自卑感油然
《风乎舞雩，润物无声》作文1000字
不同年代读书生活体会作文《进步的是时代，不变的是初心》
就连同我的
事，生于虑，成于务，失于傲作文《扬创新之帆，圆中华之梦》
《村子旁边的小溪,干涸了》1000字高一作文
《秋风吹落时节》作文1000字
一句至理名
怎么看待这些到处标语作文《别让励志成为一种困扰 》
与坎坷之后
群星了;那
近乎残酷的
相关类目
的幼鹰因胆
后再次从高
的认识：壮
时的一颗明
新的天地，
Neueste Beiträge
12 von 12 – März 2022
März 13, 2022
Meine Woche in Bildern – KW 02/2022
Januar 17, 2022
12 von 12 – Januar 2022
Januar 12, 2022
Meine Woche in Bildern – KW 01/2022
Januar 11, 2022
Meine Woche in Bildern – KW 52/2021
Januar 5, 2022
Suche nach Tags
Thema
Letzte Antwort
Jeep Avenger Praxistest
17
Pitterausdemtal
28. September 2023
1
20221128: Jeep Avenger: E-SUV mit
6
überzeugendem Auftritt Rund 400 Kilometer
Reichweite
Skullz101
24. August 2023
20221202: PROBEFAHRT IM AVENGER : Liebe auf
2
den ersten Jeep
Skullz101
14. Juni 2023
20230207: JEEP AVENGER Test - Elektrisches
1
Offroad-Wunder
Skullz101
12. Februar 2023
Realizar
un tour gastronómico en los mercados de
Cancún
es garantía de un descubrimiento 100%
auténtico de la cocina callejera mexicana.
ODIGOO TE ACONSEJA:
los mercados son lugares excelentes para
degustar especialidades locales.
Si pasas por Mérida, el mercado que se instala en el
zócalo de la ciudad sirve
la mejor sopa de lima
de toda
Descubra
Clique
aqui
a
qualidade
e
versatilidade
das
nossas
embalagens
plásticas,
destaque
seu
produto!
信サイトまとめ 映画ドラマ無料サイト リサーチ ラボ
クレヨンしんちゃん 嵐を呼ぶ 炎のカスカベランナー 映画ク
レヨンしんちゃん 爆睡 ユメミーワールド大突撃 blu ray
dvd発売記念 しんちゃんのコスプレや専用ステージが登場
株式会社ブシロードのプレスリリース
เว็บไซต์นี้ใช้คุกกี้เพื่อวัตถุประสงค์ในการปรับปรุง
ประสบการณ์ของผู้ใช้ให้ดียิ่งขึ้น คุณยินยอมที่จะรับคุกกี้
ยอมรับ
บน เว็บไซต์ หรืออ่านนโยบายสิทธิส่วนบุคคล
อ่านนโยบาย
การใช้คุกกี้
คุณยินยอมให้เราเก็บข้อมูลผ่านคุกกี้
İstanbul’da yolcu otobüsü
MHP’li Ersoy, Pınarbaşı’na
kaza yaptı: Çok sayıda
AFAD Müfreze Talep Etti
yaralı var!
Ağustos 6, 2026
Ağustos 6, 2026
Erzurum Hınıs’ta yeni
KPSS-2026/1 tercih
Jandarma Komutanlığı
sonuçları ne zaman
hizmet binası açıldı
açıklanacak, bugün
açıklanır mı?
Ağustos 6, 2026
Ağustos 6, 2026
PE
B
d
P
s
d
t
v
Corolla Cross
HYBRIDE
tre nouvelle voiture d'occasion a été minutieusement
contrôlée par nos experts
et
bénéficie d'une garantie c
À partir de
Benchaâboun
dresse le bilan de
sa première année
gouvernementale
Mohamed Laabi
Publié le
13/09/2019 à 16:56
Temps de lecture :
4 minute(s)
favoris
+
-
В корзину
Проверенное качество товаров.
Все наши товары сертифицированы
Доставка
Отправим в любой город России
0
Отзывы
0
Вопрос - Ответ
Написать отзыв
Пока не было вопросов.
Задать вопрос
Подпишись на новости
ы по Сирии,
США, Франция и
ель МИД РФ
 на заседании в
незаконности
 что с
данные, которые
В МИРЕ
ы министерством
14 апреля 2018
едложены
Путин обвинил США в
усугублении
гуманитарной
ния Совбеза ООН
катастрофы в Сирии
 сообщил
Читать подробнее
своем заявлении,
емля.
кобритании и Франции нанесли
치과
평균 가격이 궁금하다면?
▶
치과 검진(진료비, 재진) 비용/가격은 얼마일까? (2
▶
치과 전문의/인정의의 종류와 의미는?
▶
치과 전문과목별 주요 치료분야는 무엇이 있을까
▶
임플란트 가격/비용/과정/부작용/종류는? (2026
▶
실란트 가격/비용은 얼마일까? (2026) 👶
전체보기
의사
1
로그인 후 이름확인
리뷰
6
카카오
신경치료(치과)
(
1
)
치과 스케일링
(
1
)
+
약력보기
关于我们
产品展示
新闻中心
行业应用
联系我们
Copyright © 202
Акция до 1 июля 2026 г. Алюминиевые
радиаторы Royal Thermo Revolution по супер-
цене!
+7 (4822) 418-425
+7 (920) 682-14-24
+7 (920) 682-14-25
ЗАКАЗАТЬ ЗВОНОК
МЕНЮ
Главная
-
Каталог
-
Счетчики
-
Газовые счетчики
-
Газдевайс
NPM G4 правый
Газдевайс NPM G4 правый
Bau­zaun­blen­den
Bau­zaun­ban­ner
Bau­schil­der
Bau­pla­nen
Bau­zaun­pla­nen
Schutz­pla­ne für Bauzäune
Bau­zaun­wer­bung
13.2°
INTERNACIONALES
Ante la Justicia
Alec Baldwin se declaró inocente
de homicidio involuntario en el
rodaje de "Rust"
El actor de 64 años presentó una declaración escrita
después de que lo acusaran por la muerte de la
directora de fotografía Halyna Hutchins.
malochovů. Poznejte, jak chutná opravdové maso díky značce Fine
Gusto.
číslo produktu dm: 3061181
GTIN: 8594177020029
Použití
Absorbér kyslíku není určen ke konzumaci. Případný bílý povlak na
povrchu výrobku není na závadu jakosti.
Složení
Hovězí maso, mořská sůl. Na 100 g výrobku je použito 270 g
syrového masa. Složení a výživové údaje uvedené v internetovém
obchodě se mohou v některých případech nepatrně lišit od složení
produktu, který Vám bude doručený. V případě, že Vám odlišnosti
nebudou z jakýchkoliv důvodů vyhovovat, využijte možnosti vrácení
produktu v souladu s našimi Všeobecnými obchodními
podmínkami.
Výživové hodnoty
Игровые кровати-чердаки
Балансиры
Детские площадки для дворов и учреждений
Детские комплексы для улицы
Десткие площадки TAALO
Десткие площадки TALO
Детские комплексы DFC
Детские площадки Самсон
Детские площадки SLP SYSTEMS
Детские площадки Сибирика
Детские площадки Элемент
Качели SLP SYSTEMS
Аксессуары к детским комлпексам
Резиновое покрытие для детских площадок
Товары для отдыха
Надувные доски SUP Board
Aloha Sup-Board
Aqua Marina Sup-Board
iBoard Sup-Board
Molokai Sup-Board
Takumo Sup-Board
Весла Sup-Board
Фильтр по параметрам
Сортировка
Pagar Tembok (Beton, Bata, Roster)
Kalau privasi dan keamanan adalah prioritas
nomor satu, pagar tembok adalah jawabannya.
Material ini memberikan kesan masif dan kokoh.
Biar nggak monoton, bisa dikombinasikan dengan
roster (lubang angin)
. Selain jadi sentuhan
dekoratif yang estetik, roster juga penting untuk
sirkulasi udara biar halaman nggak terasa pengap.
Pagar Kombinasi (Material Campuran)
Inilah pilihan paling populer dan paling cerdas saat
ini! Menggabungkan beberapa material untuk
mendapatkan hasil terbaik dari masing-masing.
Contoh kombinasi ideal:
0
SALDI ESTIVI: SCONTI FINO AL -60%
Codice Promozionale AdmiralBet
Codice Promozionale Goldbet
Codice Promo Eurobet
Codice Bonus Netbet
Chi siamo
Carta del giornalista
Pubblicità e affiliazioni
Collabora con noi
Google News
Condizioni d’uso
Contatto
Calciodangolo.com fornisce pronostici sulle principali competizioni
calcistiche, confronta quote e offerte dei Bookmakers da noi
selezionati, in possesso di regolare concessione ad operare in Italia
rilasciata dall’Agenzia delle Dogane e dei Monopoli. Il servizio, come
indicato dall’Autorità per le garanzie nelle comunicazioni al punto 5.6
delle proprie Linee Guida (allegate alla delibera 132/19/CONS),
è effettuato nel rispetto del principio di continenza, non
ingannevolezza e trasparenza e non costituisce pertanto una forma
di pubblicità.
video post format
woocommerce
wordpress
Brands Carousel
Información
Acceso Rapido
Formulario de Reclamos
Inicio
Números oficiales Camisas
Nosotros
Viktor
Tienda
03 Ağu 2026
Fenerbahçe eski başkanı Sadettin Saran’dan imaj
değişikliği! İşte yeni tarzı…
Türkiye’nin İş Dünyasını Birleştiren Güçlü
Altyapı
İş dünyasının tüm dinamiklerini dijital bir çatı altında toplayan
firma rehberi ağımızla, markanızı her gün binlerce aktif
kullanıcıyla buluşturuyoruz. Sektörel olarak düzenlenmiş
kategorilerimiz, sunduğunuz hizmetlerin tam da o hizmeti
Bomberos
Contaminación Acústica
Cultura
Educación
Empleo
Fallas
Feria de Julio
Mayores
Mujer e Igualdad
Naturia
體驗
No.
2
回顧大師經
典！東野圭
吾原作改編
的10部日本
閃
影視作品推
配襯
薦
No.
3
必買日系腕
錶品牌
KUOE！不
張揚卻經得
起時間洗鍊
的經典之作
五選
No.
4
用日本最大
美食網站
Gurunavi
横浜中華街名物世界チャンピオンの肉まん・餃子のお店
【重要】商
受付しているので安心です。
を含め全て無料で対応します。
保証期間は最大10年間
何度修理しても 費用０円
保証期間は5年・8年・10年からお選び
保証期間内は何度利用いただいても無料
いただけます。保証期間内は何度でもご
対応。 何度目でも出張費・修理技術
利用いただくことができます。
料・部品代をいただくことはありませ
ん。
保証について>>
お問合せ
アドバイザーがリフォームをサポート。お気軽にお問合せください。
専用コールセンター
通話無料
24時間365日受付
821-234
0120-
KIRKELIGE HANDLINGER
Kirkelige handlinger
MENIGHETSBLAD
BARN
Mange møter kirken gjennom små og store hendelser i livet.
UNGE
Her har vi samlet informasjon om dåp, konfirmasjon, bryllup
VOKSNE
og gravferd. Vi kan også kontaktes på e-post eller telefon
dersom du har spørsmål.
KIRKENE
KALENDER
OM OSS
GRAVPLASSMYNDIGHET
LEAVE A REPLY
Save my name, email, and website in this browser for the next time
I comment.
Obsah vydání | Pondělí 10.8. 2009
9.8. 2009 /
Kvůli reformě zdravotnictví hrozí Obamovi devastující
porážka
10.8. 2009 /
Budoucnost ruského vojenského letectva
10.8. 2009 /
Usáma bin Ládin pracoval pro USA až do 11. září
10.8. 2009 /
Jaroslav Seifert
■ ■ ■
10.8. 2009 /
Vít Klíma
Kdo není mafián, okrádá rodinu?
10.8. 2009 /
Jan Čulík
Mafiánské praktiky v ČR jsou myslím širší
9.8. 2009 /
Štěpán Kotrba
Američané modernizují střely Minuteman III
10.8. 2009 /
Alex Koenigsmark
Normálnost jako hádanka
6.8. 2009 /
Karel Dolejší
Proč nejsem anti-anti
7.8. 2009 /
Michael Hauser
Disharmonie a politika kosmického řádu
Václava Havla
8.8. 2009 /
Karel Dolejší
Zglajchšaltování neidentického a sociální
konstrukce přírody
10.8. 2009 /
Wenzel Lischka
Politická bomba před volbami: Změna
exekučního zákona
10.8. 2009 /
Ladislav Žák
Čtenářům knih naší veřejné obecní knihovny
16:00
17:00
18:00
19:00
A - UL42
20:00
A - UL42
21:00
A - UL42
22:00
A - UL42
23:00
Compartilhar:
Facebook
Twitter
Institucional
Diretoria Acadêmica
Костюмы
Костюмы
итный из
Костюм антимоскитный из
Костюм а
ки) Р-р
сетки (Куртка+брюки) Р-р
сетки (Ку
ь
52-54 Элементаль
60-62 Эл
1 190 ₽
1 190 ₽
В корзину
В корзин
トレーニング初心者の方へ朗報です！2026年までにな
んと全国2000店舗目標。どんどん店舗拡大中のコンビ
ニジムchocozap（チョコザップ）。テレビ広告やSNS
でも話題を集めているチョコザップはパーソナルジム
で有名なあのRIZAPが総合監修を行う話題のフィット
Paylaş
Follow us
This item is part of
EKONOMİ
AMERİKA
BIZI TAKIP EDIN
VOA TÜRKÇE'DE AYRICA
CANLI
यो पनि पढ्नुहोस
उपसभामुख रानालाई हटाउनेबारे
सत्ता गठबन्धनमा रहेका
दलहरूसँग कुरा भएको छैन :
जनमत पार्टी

________________

§ **What the task requires**
Print the lines above, unchanged, from the start of the records to the line with "März 13, 2022", including that final line.

§ **Exercise answer**
自卑感油然
《风乎舞雩，润物无声》作文1000字
不同年代读书生活体会作文《进步的是时代，不变的是初心》
就连同我的
事，生于虑，成于务，失于傲作文《扬创新之帆，圆中华之梦》
《村子旁边的小溪,干涸了》1000字高一作文
《秋风吹落时节》作文1000字
一句至理名
怎么看待这些到处标语作文《别让励志成为一种困扰 》
与坎坷之后
群星了;那
近乎残酷的
相关类目
的幼鹰因胆
后再次从高
的认识：壮
时的一颗明
新的天地，
Neueste Beiträge
12 von 12 – März 2022
März 13, 2022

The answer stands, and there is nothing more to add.